SİNEMA TAŞRADAN KENTE TAŞINIRKEN
Birkaç yıldır festival filmlerinde içerik ve biçim arayışı dikkat çekiyor. Taşra merkezli filmlerin yerini kent merkezli filmler almaya başladı. AVM çalışanları, gecekondu mahallerindeki gençler, işçiler, LGBTİ bireyler filmlerde ana karakterler olarak karşımıza çıkıyor. Yine bu filmlerde, genç yönetmenlerin biçimsel arayışları dikkat çekiyor. Kamera kullanımlarından filmlerde animasyona yer vermelerine kadar… Film yapmanın çok pahalı bir uğraşı olması ve devlet desteklerinin yetersizliği genç yönetmenleri en çok zorlayan konu… Bu da tek mekanda, sınırlı sayıda oyuncunun yer aldığı, kısa sürede çekilen filmler ortaya çıkarıyor. Her şeye rağmen ülke sineması üretmeye devam ediyor. Haluk Bilginer’in Onur Ödülü Töreni’nde dediği gibi “Eğri zamanlarda dik duranlara selam olsun”

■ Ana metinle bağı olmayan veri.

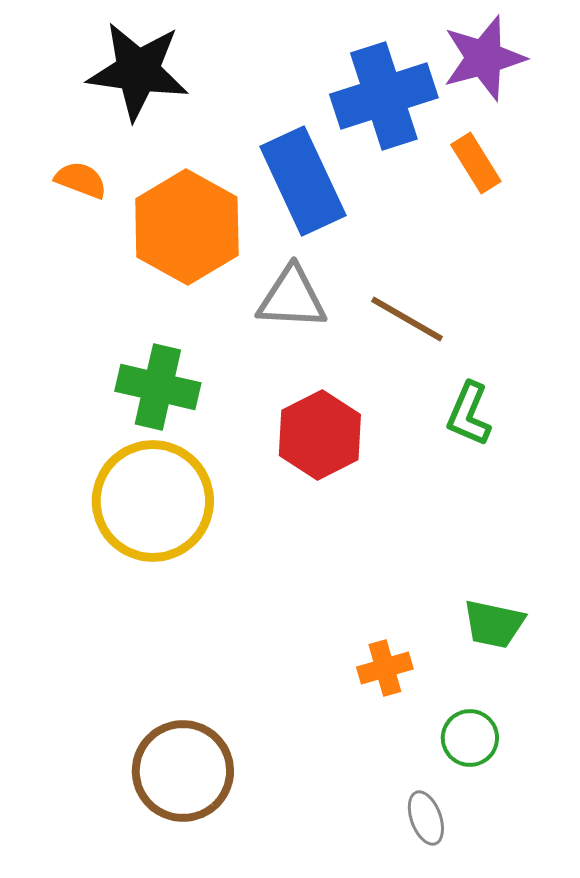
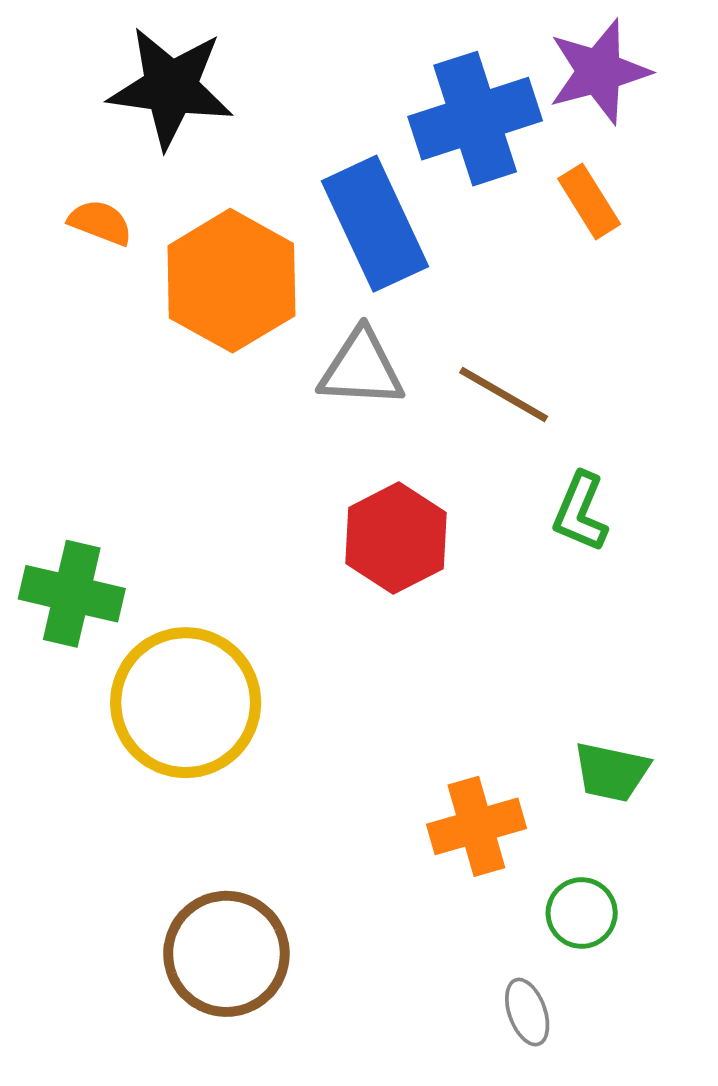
green cross: (158, 387) -> (72, 594), moved
yellow circle: (153, 501) -> (186, 703), moved
orange cross: (385, 668) -> (476, 826), size x1.4

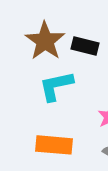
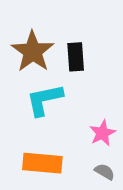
black rectangle: (85, 46) -> (76, 57), turned 72

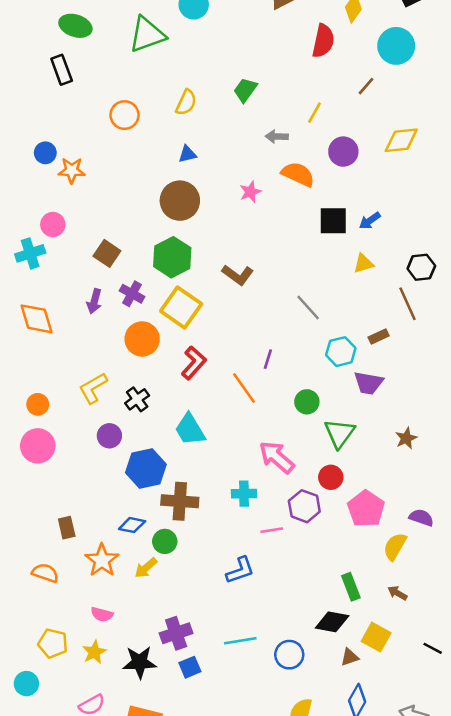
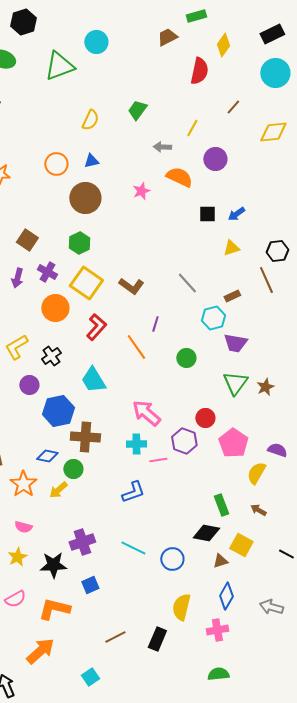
cyan circle: (396, 46) -> (275, 73), moved
orange circle: (125, 115) -> (56, 164), moved
yellow diamond: (401, 140) -> (273, 132), moved
black square: (333, 221) -> (207, 214), size x0.7
green hexagon: (172, 257) -> (79, 243), size x0.7
brown L-shape: (238, 275) -> (131, 286), moved
brown rectangle: (379, 336) -> (232, 296), moved
green triangle: (340, 433) -> (235, 383), moved
pink arrow: (277, 457) -> (146, 413), moved
cyan cross: (244, 494) -> (136, 444), moved
cyan line: (240, 641) -> (133, 548), turned 35
blue square: (190, 667) -> (90, 585), moved

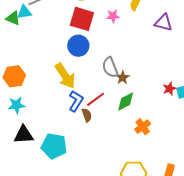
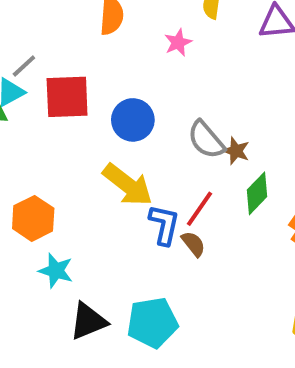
red square: (82, 19) -> (67, 97), moved
cyan star: (16, 105) -> (56, 271), turned -30

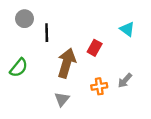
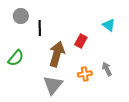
gray arrow: (125, 81) -> (107, 69), turned 112
gray triangle: (62, 99) -> (53, 85), size x1.5

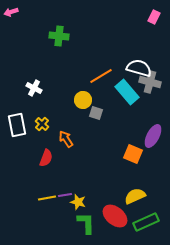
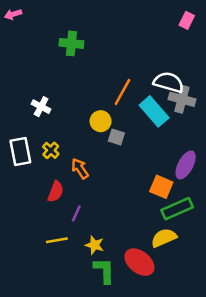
orange line: (101, 76) -> (122, 92), turned -30
purple line: (65, 195) -> (76, 213), moved, turned -56
green rectangle: (146, 222) -> (177, 209), moved

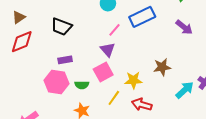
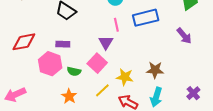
pink line: (115, 30) -> (116, 25), turned -64
red diamond: (22, 42) -> (24, 42), moved
pink square: (103, 72) -> (97, 63), turned -30
cyan arrow: (185, 90) -> (156, 97), moved, turned 138

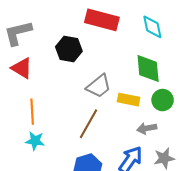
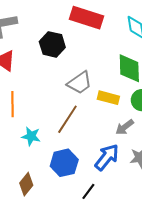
gray arrow: (147, 128) -> (125, 127), turned -30
cyan star: (35, 141) -> (31, 136), moved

ALTIN KOZA’YA DAİR ELEŞTİRİLER
Türkiye sineması açısından festivaller çok önemli… Dağıtılan ödüller, bu darboğazda ülke sinemasına can suyu oluyor. Dağıtım tekellerine takılan bu yapımların festivallerde izleyiciyle buluşması oldukça değerli… Ülke sinemasına bu katkıyı sunan festivallerden biri de Altın Koza. Pandemi devam ederken Adana Büyükşehir Belediyesi ülke sinemasını desteklemeye devam ediyor. Daha iyi bir festival için dostane eleştirimizi iletmekte yarar var.
Büyükşehir Belediye Başkanı Zeydan Karalar, ödül töreninde “Sinema deyince akla Adana ve Altın Koza Film Festivali gelir. Altın Koza Film Festivali’nin Türkiye sinemasına, Türkiye sinema endüstrisine sağladığı zenginlik ve kazanım tartışılmaz” dedi. Sinemayla özdeşleşmiş bir kentin bağımsız bir sinema kompleksi olmaması en büyük eksiklerinden… Filmleri AVM’lerde izleyebiliyor olmamız ülke sinemasının kanayan yarası… Festival boyunca Ulusal Uzun Metraj Film Yarışması filmlerini Cinemaximum M1 AVM’de izledik. AVM'nin hem merkeze uzak hem de programın sıkışık olması birçok filmi ve etkinliği kaçırmamıza neden oldu.
İkincisi ise Altın Koza organizasyonundaki erkek ağırlığı… Bunun en çarpıcı örneği Altın Koza Festival Yürütme Kurulunda kadın üyenin bulunmaması. Avrupa’daki festivallerde sinemada temsiliyet eşitliği tartışılırken, Altın Koza’nın bu konuda adım atmaması festivalin eksiklerinden biriydi… Büyük Ödül Töreni’nde jüri üyesi kadınlar dışında ödül vermeye erkek siyasetçilerin ve sanatçıların çıkması festivalin diğer zaafıydı.